Summers are best for trying new things and figuring out whether they’ll work in my classroom.
This summer, I’ve played with Edmodo, a microblogging site geared for students and teachers.
Think of Edmodo as a little bit Twitter, a little bit Facebook…and a lot safer than both. Like Twitter, you can post notes and alerts (of any length). Like Facebook, you can add files, links, and events. You can even give out assignments and collect work. But because of Edmodo’s privacy features, it’s safe enough that most school filters don’t block it.
On Edmodo, teachers create and control groups. For example, you can make a group for one of your classes and then invite your students to join it. But they can’t make their own groups or message each other privately without posting an update to the entire group. This makes mean cyberbullying impossible. Another privacy benefit is that Edmodo makes no contact with students at all. Students don’t even need an email address to join.
The best part of Edmodo is how beautiful and easy-to-use it is. When you go to the site, you say, “This is how Twitter should be.” It’s big, airy, and colorful, and I’m thinking students will enjoy the interface.
Another great thing about Edmodo is that you can choose to have your updates sent to your email or phone. And because Edmodo is more elegant and complex than Twitter, it’s not all-or nothing. For example, you can tell students to subscribe to alerts on their phone but leave regular updates on the online group feed.
But the worst part of Edmodo makes me wonder how I’ll use it in my classroom next year. Unlike Twitter, Edmodo does not allow updates through SMS. This means that students cannot use their phones to send a note; they have to use a computer or a smartphone instead.

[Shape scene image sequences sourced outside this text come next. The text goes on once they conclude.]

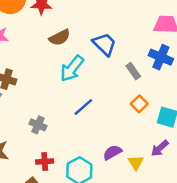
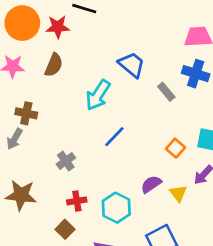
brown semicircle: (60, 37) -> (54, 65), moved, turned -35
orange square: (139, 104) -> (175, 148), moved
gray cross: (38, 125) -> (66, 161), turned 35

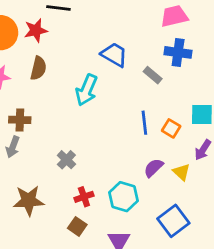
blue line: (114, 137) -> (144, 123), moved, turned -40

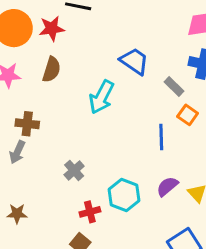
orange square: (171, 128) -> (188, 115), moved
cyan hexagon: (124, 197) -> (124, 195), moved
brown star: (29, 201) -> (17, 214), moved, size x0.6

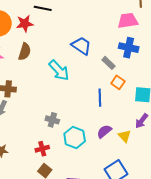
cyan arrow: (102, 97) -> (59, 70), turned -70
gray cross: (74, 170) -> (52, 120), moved, turned -32
red cross: (90, 212) -> (42, 149), moved

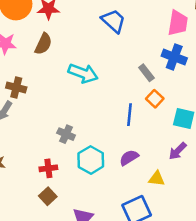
pink trapezoid: (128, 21) -> (178, 23), turned 100
blue trapezoid: (81, 46) -> (113, 21), moved
cyan arrow: (59, 70) -> (83, 73), turned -35
yellow triangle: (125, 136) -> (157, 179), moved, turned -48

Jeff O’Hara, co-founder of Edmodo, says that this functionality costs a lot of money and that it’s not part of their upcoming plans.
This kills Edmodo-as-a-communication-tool. Let’s say I send a direct message to a student. They can’t text me back. Or let’s say I send out a mass alert on an important assignment. It’s great that students will get that information, but the only way students can add to the conversation is by going to the Edmodo site. This is not how kids work. They want to text their update right then and there, not wait until later. Therefore, Edmodo is not perfect for communication. I’ll stick to texting through email distribution lists.
But as a teaching tool, Edmodo will come in handy. You can think of Edmodo as an informal class blog. It’s a great way for students to get their questions, ideas, and opinions out in the public. For example, students can post their reactions to a reading for homework, and the next day, we can use their responses as a springboard for discussion.
If you have a lot of computers in your classroom (or a 1:1 solution), Edmodo’s usefulness skyrockets. It would be a great way to get student feedback, do exit tickets, and conduct formative assessments.
Yet another use for Edmodo is that it lets students and teachers communicate with each other through direct messages. Sure, you could do this over email or text (or in person!), but through Edmodo, you don’t need to remember an email address or phone number. Plus, Edmodo will save all of your replies, so you can have one thread per student to record your communication and to chart their progress. For example, this year I plan on moving my weekly written student check-ins from Google Docs to Edmodo.
It’ll be fun to figure out how Edmodo works out for me this year. It certainly won’t replace my existing communication structures, but it’ll definitely come in handy to promote learning and get students’ ideas out in the open.